+++ GIVEN RECORDS

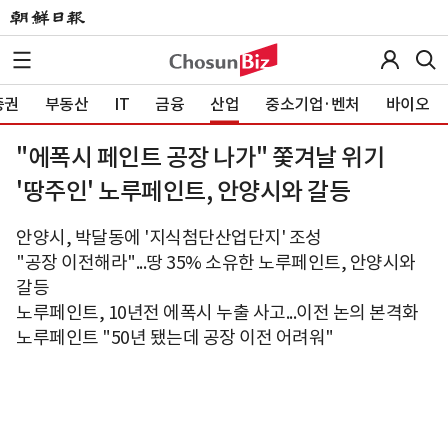
증권
부동산
IT
금융
산업
중소기업·벤처
바이오
"에폭시 페인트 공장 나가" 쫓겨날 위기
'땅주인' 노루페인트, 안양시와 갈등
안양시, 박달동에 '지식첨단산업단지' 조성
"공장 이전해라"...땅 35% 소유한 노루페인트, 안양시와
갈등
노루페인트, 10년전 에폭시 누출 사고...이전 논의 본격화
노루페인트 "50년 됐는데 공장 이전 어려워"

++++++

● **WHAT THE TASK ASKS**: The reply is to be all the records above, transcribed exactly, with no pictures.

● **TASK RESPONSE**:
증권
부동산
IT
금융
산업
중소기업·벤처
바이오
"에폭시 페인트 공장 나가" 쫓겨날 위기
'땅주인' 노루페인트, 안양시와 갈등
안양시, 박달동에 '지식첨단산업단지' 조성
"공장 이전해라"...땅 35% 소유한 노루페인트, 안양시와
갈등
노루페인트, 10년전 에폭시 누출 사고...이전 논의 본격화
노루페인트 "50년 됐는데 공장 이전 어려워"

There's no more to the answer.